Netrunner (1996 Wizards of the Coast First Edition Starter): The CCG That Predicted the Internet
Richard Garfield designed Magic: The Gathering. It was the game that launched the collectible card game industry. His follow-up CCG project for Wizards of the Coast was Netrunner, released in 1996, and in many ways it is the more intellectually interesting design.
Netrunner is an asymmetric game, meaning the two players play fundamentally different games against each other. One player is the Corporation, running a multinational entity with corporate agendas, ICE (Intrusion Countermeasures Electronics), and a security apparatus designed to protect its servers. The other is the Runner, a cyberpunk hacker attempting to penetrate those servers and steal the Corporation's agenda cards before they can be scored.
The game is set in the Android universe, a near-future world drawn from cyberpunk fiction, and it plays like no other CCG because the two halves of the conflict have completely different card pools, mechanics, and win conditions.
Richard Garfield's Asymmetric Design
Garfield was interested in games where different players experience fundamentally different things. In Magic, both players use the same basic game rules. In Netrunner, the Corporation and Runner have different turn structures, different card types, and different win conditions.
Corporation side:
Draws from a Corporation deck containing Agenda cards (points), ICE (defensive programs), Operations (actions), Upgrades, and Assets
Wins by scoring 7 agenda points before the Runner accesses them
Sets up servers (card arrangements) protected by ICE
Uses the ice-advancing model where Corp cards are laid face-down in protected servers
Runner side:
Draws from a Runner deck containing Programs (offensive tools), Hardware (equipment), Resources, and Events
Wins by accessing and stealing 7 points worth of Agenda cards from Corp servers
Makes runs (attack actions) on Corp servers, breaking ICE encountered
Can win by forcing Corp to draw past their deck (flatline the Corp)
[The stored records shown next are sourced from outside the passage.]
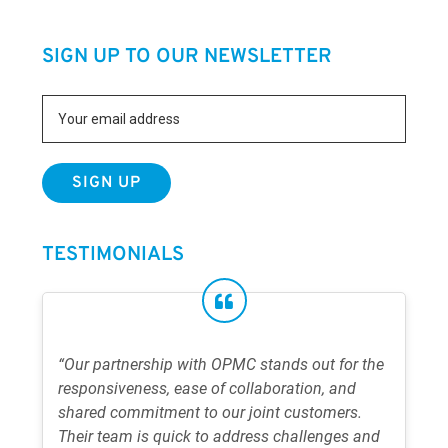
SIGN UP TO OUR NEWSLETTER
TESTIMONIALS
“Our partnership with OPMC stands out for the
responsiveness, ease of collaboration, and
shared commitment to our joint customers.
Their team is quick to address challenges and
The design was considered radical at the time. It is still considered a masterpiece of asymmetric game design.
The Cyberpunk Setting
Netrunner is set in a world of megacorporations, human enhancements, and the internet of the near future. The card names and art predicted internet culture with uncomfortable accuracy. Cards reference concepts like Black ICE (now a real term for malicious security software), trace programs, viral attacks on corporate networks, and the cultural phenomenon of hackers operating outside corporate systems.
The flavor text on cards is often witty and thematically rich. The game captures a specific cyberpunk aesthetic that was current in 1996 (William Gibson's Neuromancer was a decade old; Neal Stephenson's Snow Crash was four years old) and has aged into a prescient description of actual internet security concerns.
First Edition Characteristics
The 1996 Wizards of the Coast Netrunner was sold in starter decks (runner-side or corporation-side) and booster packs.
Starter deck contents: The first edition starter contained 60 cards fixed to one faction (Runner or Corporation), providing a complete playable deck out of the box. The design was one of the first to acknowledge that asymmetric games might need separate entry points for each side.
Card backs: WotC-era Netrunner cards have a distinctive back design with a circuit board pattern. The back is faction-neutral (both Corp and Runner cards use the same back, allowing shuffling and concealment).
Card design: The 1996 art direction is distinctly cyberpunk and evocative. The art by a roster of illustrators ranged from atmospheric corporate imagery to gritty street-level hacker scenes.
Set size: The Netrunner base set contained 374 cards, divided between Corp and Runner factions.
Why Netrunner Was Discontinued
Netrunner was discontinued by Wizards in 1999, after only the base set and one expansion (Proteus). The game did not achieve the commercial success of Magic or Battletech and was dropped from WotC's portfolio.
The game found a dedicated following, but the fan base was small relative to the investment required to maintain the license and production.
In 2012, Fantasy Flight Games licensed the Netrunner setting from WotC and released Android: Netrunner as a Living Card Game (non-random distribution, fixed sets). This LCG ran until 2018 and introduced the game to a new generation of players, many of whom then sought out original WotC Netrunner cards.
Condition Grades and Values
| Condition | Description | Market Range | |---|---| | Sealed starter deck | Never opened | $80 - $200 | | Complete starter, NM | All cards NM, box good | $40 - $100 | | Complete starter, played | Cards played condition | $15 - $45 | | Single high-value cards (Near Mint) | Per-card prices vary | $5 - $50+ |
Notable high-value singles: Certain Corp and Runner cards from the 1996 set are sought by players who want to run original Netrunner (there is an active vintage play community). Cards enabling powerful deck archetypes command premiums.
The Garfield Legacy
Netrunner represents a different direction that CCG design could have gone. Instead of the increasingly complex symmetrical systems that dominated the post-Magic era, Netrunner offered a genuinely asymmetric experience where the two players were not just choosing different card pools but playing different games.
The Android: Netrunner revival proved the design had longevity. The original 1996 set is the founding document of a game that has never entirely gone away.